WHAT THE TASK REQUIRES. Restate exactly, and only, the lines spanning from the one with "original (697, 109)" to the end of the records below.
---------- MATERIAL FOR THIS TASK ----------
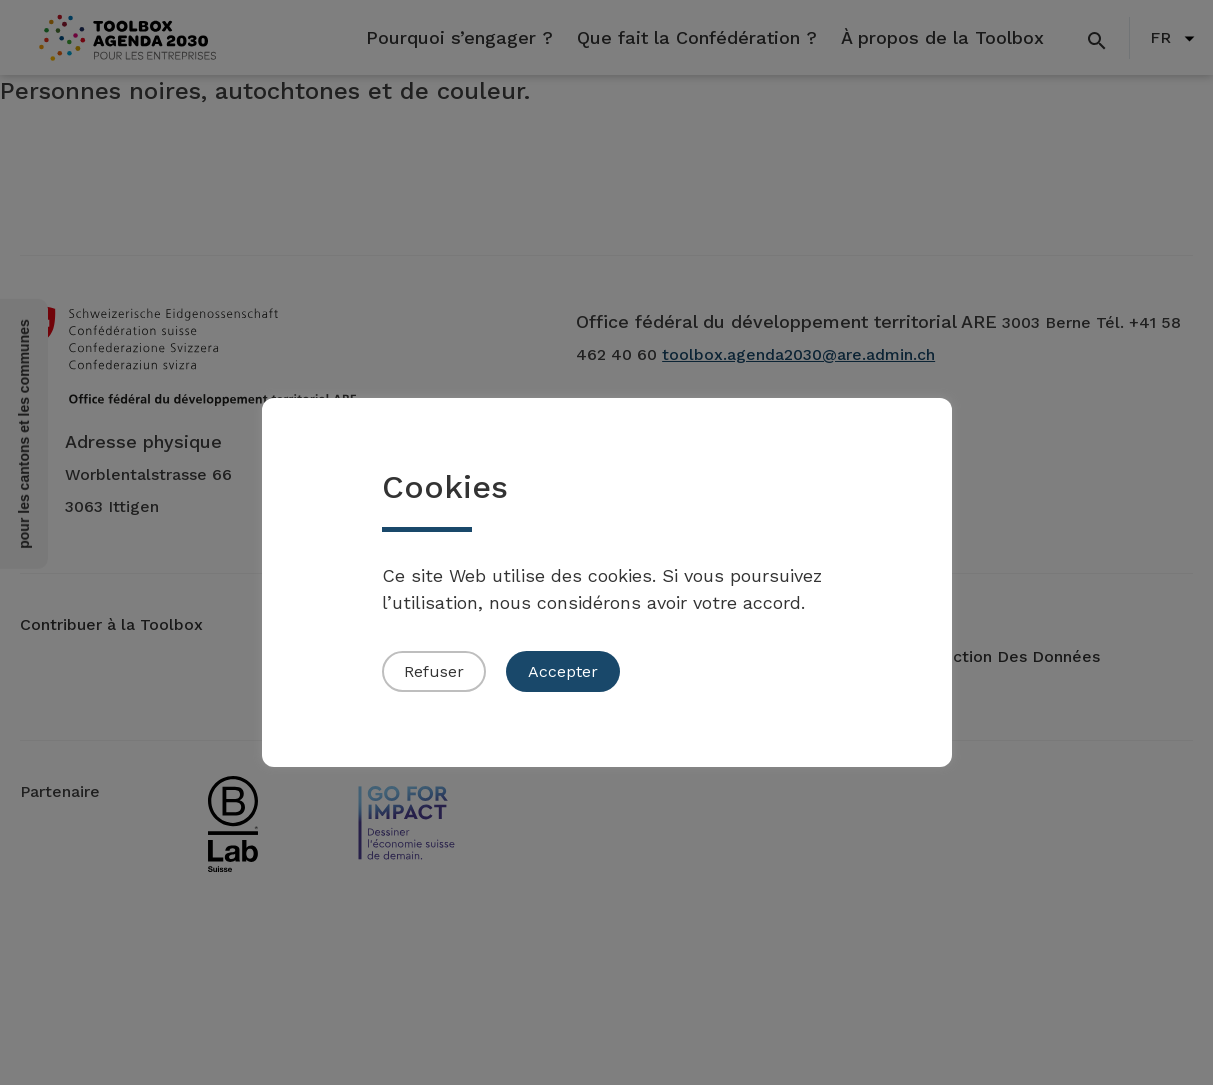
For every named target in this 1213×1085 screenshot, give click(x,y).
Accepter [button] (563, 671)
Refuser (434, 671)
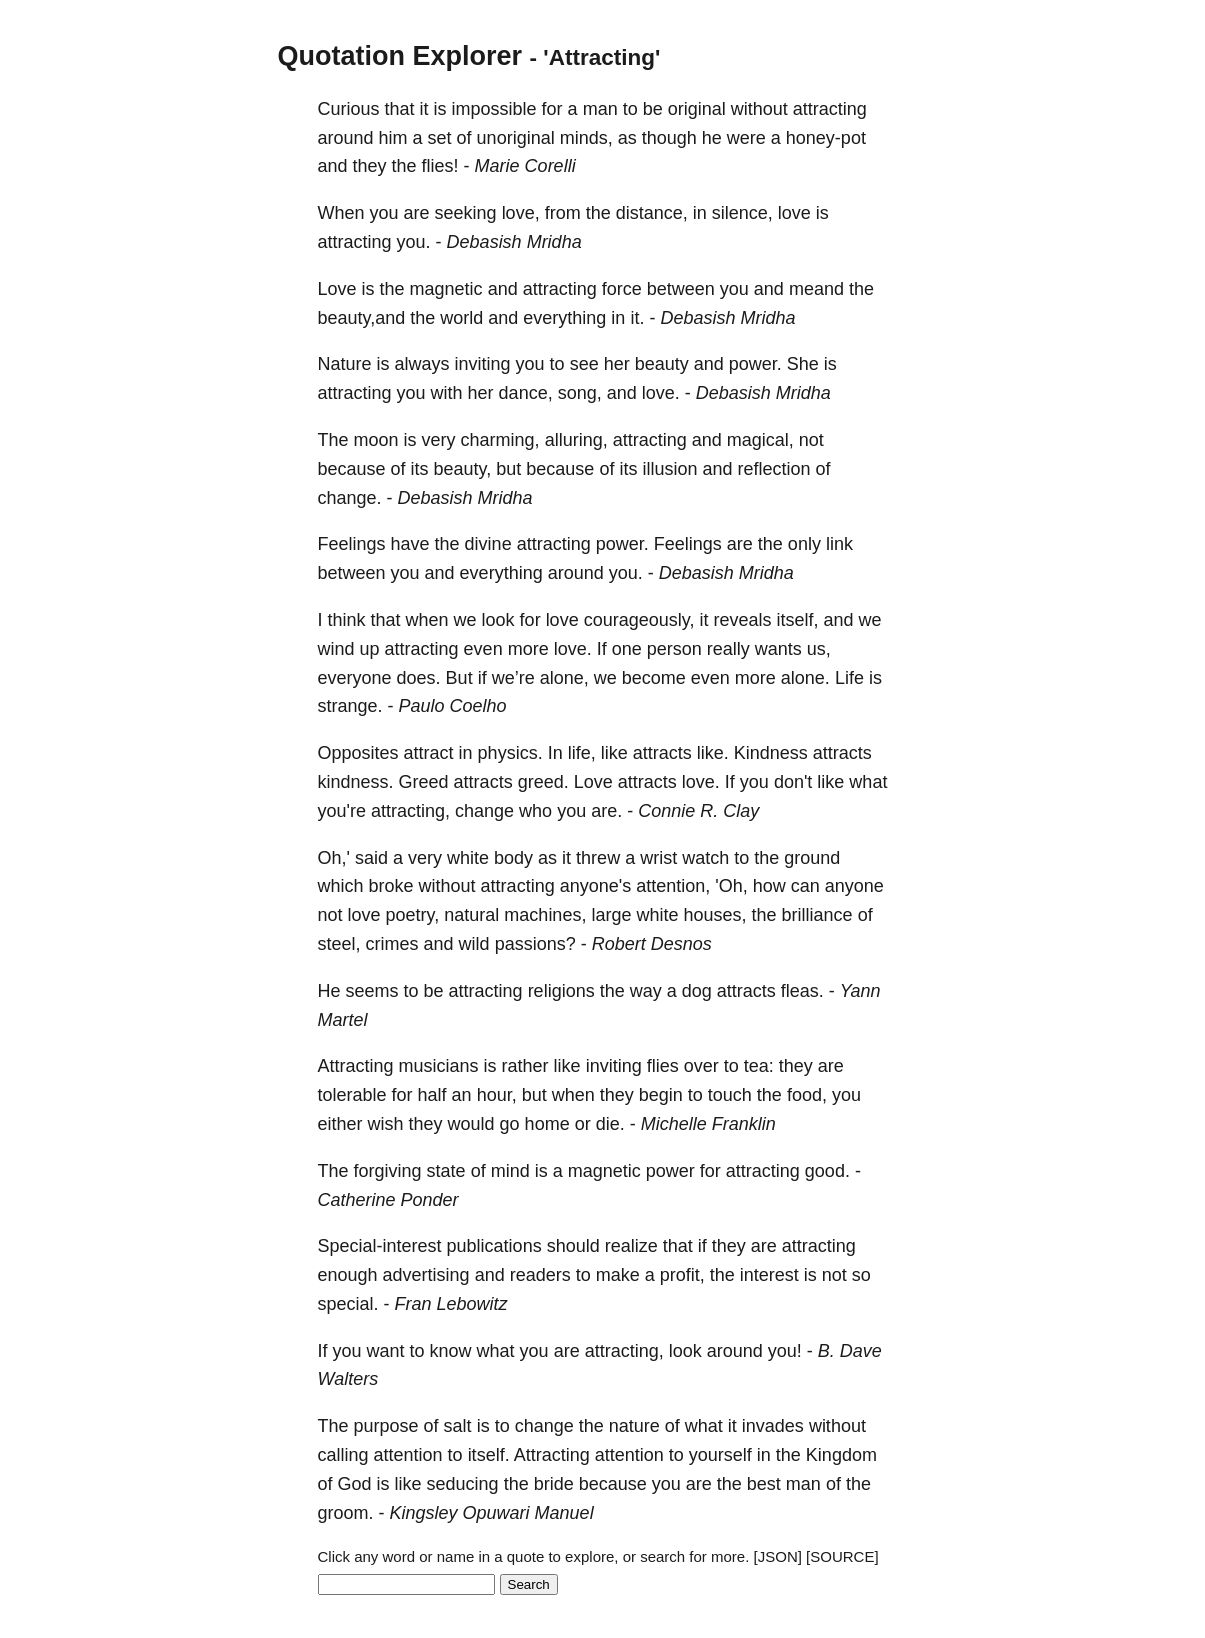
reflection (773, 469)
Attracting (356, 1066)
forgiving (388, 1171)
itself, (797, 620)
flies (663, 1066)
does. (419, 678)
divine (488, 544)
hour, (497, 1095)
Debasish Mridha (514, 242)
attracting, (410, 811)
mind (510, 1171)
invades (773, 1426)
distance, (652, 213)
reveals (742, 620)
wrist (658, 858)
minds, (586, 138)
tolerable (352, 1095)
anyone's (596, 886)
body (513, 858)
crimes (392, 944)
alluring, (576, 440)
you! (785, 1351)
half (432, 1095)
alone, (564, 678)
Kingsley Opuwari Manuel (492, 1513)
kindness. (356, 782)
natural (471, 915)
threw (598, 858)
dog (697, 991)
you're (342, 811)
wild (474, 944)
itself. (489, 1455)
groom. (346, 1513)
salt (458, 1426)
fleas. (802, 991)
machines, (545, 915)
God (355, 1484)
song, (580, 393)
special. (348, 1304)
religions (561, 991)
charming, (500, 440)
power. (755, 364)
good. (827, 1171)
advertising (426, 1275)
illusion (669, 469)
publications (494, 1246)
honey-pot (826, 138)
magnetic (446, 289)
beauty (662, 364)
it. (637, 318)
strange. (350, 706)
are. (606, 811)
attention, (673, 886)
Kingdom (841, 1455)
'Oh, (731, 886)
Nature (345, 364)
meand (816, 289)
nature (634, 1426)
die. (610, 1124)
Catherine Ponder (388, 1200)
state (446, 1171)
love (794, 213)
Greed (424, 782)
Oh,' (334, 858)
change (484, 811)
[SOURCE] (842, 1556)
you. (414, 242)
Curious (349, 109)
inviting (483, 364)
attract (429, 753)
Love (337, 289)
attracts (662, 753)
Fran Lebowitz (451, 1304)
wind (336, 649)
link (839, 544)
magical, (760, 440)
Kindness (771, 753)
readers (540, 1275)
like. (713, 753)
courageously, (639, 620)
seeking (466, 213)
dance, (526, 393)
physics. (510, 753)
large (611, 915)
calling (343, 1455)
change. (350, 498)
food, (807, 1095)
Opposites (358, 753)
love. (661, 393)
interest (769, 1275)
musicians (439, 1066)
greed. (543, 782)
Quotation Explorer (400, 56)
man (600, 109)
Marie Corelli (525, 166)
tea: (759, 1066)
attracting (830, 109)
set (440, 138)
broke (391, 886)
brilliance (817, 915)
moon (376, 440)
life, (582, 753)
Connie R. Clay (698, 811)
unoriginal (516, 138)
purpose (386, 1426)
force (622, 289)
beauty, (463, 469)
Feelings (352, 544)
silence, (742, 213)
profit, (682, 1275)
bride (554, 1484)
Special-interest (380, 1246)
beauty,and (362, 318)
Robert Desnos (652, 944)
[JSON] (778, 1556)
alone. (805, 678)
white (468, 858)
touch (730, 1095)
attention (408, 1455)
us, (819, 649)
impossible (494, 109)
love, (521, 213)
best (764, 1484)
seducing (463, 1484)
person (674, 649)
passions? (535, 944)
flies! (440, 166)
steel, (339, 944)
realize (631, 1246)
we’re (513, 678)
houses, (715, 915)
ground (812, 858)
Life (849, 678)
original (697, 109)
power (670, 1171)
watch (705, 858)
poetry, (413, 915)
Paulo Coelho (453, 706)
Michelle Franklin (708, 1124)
----------
RESULT BELOW.
original (697, 109)
power (670, 1171)
watch (705, 858)
poetry, (413, 915)
Paulo Coelho (453, 706)
Michelle Franklin (708, 1124)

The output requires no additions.